## Exercise data
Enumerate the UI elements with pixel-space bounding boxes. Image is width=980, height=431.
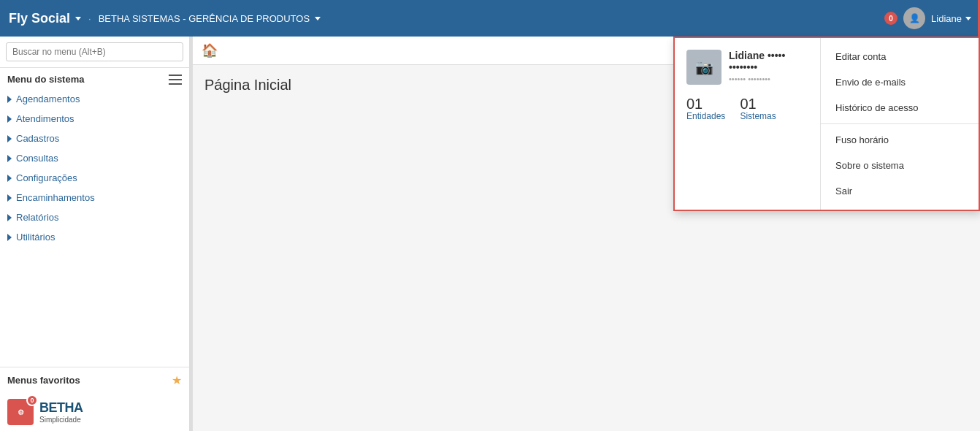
arrow-icon (7, 115, 12, 123)
sidebar-item[interactable]: Encaminhamentos (0, 188, 189, 207)
home-icon[interactable]: 🏠 (202, 42, 218, 58)
star-icon: ★ (172, 373, 182, 387)
sidebar-items: AgendamentosAtendimentosCadastrosConsult… (0, 88, 189, 248)
dropdown-menu-item[interactable]: Envio de e-mails (821, 69, 979, 95)
dropdown-menu-item[interactable]: Editar conta (821, 44, 979, 69)
user-dropdown-menu: Editar contaEnvio de e-mailsHistórico de… (821, 38, 979, 210)
arrow-icon (7, 234, 12, 241)
arrow-icon (7, 194, 12, 202)
sidebar-search-area (0, 37, 189, 68)
systems-link[interactable]: Sistemas (740, 111, 776, 121)
notification-badge[interactable]: 0 (884, 12, 897, 25)
user-caret-icon (965, 17, 971, 20)
navbar: Fly Social · BETHA SISTEMAS - GERÊNCIA D… (0, 0, 980, 37)
camera-icon: 📷 (695, 58, 713, 76)
dropdown-menu-item[interactable]: Histórico de acesso (821, 95, 979, 121)
sidebar-item-label: Relatórios (16, 212, 59, 223)
user-dropdown-profile: 📷 Lidiane ••••• •••••••• •••••• ••••••••… (675, 38, 821, 210)
sidebar-item-label: Configurações (16, 172, 77, 183)
betha-icon-label: ⚙ (18, 408, 24, 416)
sidebar-item[interactable]: Relatórios (0, 207, 189, 227)
user-avatar-large: 📷 (686, 50, 721, 85)
sidebar-menu-title: Menu do sistema (7, 74, 84, 85)
avatar[interactable]: 👤 (903, 7, 925, 29)
entities-link[interactable]: Entidades (686, 111, 725, 121)
dropdown-menu-item[interactable]: Sair (821, 178, 979, 204)
dropdown-divider (821, 123, 979, 124)
favorites-title: Menus favoritos (7, 375, 80, 386)
sidebar: Menu do sistema AgendamentosAtendimentos… (0, 37, 190, 431)
entities-count: 01 (686, 96, 703, 111)
sidebar-item[interactable]: Consultas (0, 148, 189, 168)
sidebar-item-label: Atendimentos (16, 113, 74, 124)
company-caret-icon (315, 17, 321, 20)
brand-logo[interactable]: Fly Social (9, 11, 81, 26)
sidebar-item[interactable]: Configurações (0, 168, 189, 188)
sidebar-item-label: Consultas (16, 153, 58, 164)
systems-stat: 01 Sistemas (740, 96, 776, 121)
nav-divider: · (88, 13, 91, 24)
betha-icon: ⚙ 0 (7, 399, 34, 425)
entities-stat: 01 Entidades (686, 96, 725, 121)
sidebar-bottom: Menus favoritos ★ ⚙ 0 BETHA Simplicidade (0, 367, 189, 431)
dropdown-menu-item[interactable]: Fuso horário (821, 127, 979, 153)
navbar-right: 0 👤 Lidiane (884, 7, 971, 29)
betha-badge: 0 (26, 394, 38, 406)
betha-name: BETHA (39, 400, 83, 416)
dropdown-menu-item[interactable]: Sobre o sistema (821, 153, 979, 178)
sidebar-item-label: Agendamentos (16, 94, 80, 104)
company-label: BETHA SISTEMAS - GERÊNCIA DE PRODUTOS (99, 13, 310, 24)
betha-logo-text: BETHA Simplicidade (39, 400, 83, 424)
arrow-icon (7, 96, 12, 103)
betha-slogan: Simplicidade (39, 416, 83, 424)
systems-count: 01 (740, 96, 756, 111)
brand-caret-icon (75, 17, 81, 20)
user-full-name: Lidiane ••••• •••••••• (729, 50, 808, 73)
betha-logo-area: ⚙ 0 BETHA Simplicidade (0, 393, 189, 431)
user-menu-trigger[interactable]: Lidiane (931, 13, 971, 24)
company-menu[interactable]: BETHA SISTEMAS - GERÊNCIA DE PRODUTOS (99, 13, 321, 24)
user-profile-area: 📷 Lidiane ••••• •••••••• •••••• •••••••• (686, 50, 808, 85)
search-input[interactable] (6, 42, 183, 61)
arrow-icon (7, 155, 12, 162)
sidebar-item[interactable]: Atendimentos (0, 109, 189, 129)
user-dropdown: 📷 Lidiane ••••• •••••••• •••••• ••••••••… (673, 37, 980, 211)
brand-label: Fly Social (9, 11, 70, 26)
arrow-icon (7, 175, 12, 182)
arrow-icon (7, 214, 12, 221)
sidebar-item[interactable]: Agendamentos (0, 89, 189, 109)
user-info: Lidiane ••••• •••••••• •••••• •••••••• (729, 50, 808, 83)
avatar-icon: 👤 (909, 13, 920, 23)
sidebar-menu-header: Menu do sistema (0, 68, 189, 88)
sidebar-item-label: Utilitários (16, 232, 55, 243)
favorites-header: Menus favoritos ★ (0, 367, 189, 393)
sidebar-item[interactable]: Cadastros (0, 129, 189, 148)
sidebar-menu-icon[interactable] (169, 75, 182, 85)
sidebar-item-label: Cadastros (16, 133, 59, 144)
arrow-icon (7, 135, 12, 142)
sidebar-item-label: Encaminhamentos (16, 192, 95, 203)
user-stats: 01 Entidades 01 Sistemas (686, 96, 808, 121)
user-email: •••••• •••••••• (729, 75, 808, 83)
username-label: Lidiane (931, 13, 962, 24)
sidebar-item[interactable]: Utilitários (0, 227, 189, 247)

## Task prompt
Return the lines above exactly; the images are not part of the copy.

## Response area
Enumerate the UI elements with pixel-space bounding boxes. Image is width=980, height=431.
arrow-icon (7, 115, 12, 123)
sidebar-item[interactable]: Encaminhamentos (0, 188, 189, 207)
home-icon[interactable]: 🏠 (202, 42, 218, 58)
star-icon: ★ (172, 373, 182, 387)
sidebar-items: AgendamentosAtendimentosCadastrosConsult… (0, 88, 189, 248)
dropdown-menu-item[interactable]: Envio de e-mails (821, 69, 979, 95)
dropdown-menu-item[interactable]: Editar conta (821, 44, 979, 69)
user-dropdown-menu: Editar contaEnvio de e-mailsHistórico de… (821, 38, 979, 210)
arrow-icon (7, 234, 12, 241)
arrow-icon (7, 194, 12, 202)
sidebar-search-area (0, 37, 189, 68)
systems-link[interactable]: Sistemas (740, 111, 776, 121)
notification-badge[interactable]: 0 (884, 12, 897, 25)
user-caret-icon (965, 17, 971, 20)
navbar: Fly Social · BETHA SISTEMAS - GERÊNCIA D… (0, 0, 980, 37)
camera-icon: 📷 (695, 58, 713, 76)
dropdown-menu-item[interactable]: Histórico de acesso (821, 95, 979, 121)
sidebar-item-label: Relatórios (16, 212, 59, 223)
user-dropdown-profile: 📷 Lidiane ••••• •••••••• •••••• ••••••••… (675, 38, 821, 210)
sidebar-item-label: Configurações (16, 172, 77, 183)
betha-icon-label: ⚙ (18, 408, 24, 416)
sidebar-item[interactable]: Relatórios (0, 207, 189, 227)
user-avatar-large: 📷 (686, 50, 721, 85)
sidebar-menu-title: Menu do sistema (7, 74, 84, 85)
avatar[interactable]: 👤 (903, 7, 925, 29)
entities-link[interactable]: Entidades (686, 111, 725, 121)
dropdown-menu-item[interactable]: Sair (821, 178, 979, 204)
dropdown-divider (821, 123, 979, 124)
favorites-title: Menus favoritos (7, 375, 80, 386)
sidebar: Menu do sistema AgendamentosAtendimentos… (0, 37, 190, 431)
entities-count: 01 (686, 96, 703, 111)
sidebar-item[interactable]: Consultas (0, 148, 189, 168)
sidebar-item-label: Atendimentos (16, 113, 74, 124)
company-caret-icon (315, 17, 321, 20)
brand-logo[interactable]: Fly Social (9, 11, 81, 26)
sidebar-item[interactable]: Configurações (0, 168, 189, 188)
sidebar-item-label: Consultas (16, 153, 58, 164)
systems-stat: 01 Sistemas (740, 96, 776, 121)
nav-divider: · (88, 13, 91, 24)
betha-icon: ⚙ 0 (7, 399, 34, 425)
entities-stat: 01 Entidades (686, 96, 725, 121)
sidebar-bottom: Menus favoritos ★ ⚙ 0 BETHA Simplicidade (0, 367, 189, 431)
dropdown-menu-item[interactable]: Fuso horário (821, 127, 979, 153)
navbar-right: 0 👤 Lidiane (884, 7, 971, 29)
betha-badge: 0 (26, 394, 38, 406)
betha-name: BETHA (39, 400, 83, 416)
dropdown-menu-item[interactable]: Sobre o sistema (821, 153, 979, 178)
sidebar-item-label: Agendamentos (16, 94, 80, 104)
company-label: BETHA SISTEMAS - GERÊNCIA DE PRODUTOS (99, 13, 310, 24)
betha-logo-text: BETHA Simplicidade (39, 400, 83, 424)
arrow-icon (7, 96, 12, 103)
betha-slogan: Simplicidade (39, 416, 83, 424)
systems-count: 01 (740, 96, 756, 111)
brand-caret-icon (75, 17, 81, 20)
user-full-name: Lidiane ••••• •••••••• (729, 50, 808, 73)
betha-logo-area: ⚙ 0 BETHA Simplicidade (0, 393, 189, 431)
user-menu-trigger[interactable]: Lidiane (931, 13, 971, 24)
company-menu[interactable]: BETHA SISTEMAS - GERÊNCIA DE PRODUTOS (99, 13, 321, 24)
user-profile-area: 📷 Lidiane ••••• •••••••• •••••• •••••••• (686, 50, 808, 85)
search-input[interactable] (6, 42, 183, 61)
arrow-icon (7, 155, 12, 162)
sidebar-item[interactable]: Atendimentos (0, 109, 189, 129)
user-dropdown: 📷 Lidiane ••••• •••••••• •••••• ••••••••… (673, 37, 980, 211)
brand-label: Fly Social (9, 11, 70, 26)
arrow-icon (7, 175, 12, 182)
arrow-icon (7, 214, 12, 221)
sidebar-item[interactable]: Agendamentos (0, 89, 189, 109)
user-info: Lidiane ••••• •••••••• •••••• •••••••• (729, 50, 808, 83)
avatar-icon: 👤 (909, 13, 920, 23)
sidebar-menu-header: Menu do sistema (0, 68, 189, 88)
sidebar-item-label: Utilitários (16, 232, 55, 243)
favorites-header: Menus favoritos ★ (0, 367, 189, 393)
sidebar-item[interactable]: Cadastros (0, 129, 189, 148)
sidebar-menu-icon[interactable] (169, 75, 182, 85)
sidebar-item-label: Cadastros (16, 133, 59, 144)
arrow-icon (7, 135, 12, 142)
sidebar-item-label: Encaminhamentos (16, 192, 95, 203)
user-stats: 01 Entidades 01 Sistemas (686, 96, 808, 121)
user-email: •••••• •••••••• (729, 75, 808, 83)
username-label: Lidiane (931, 13, 962, 24)
sidebar-item[interactable]: Utilitários (0, 227, 189, 247)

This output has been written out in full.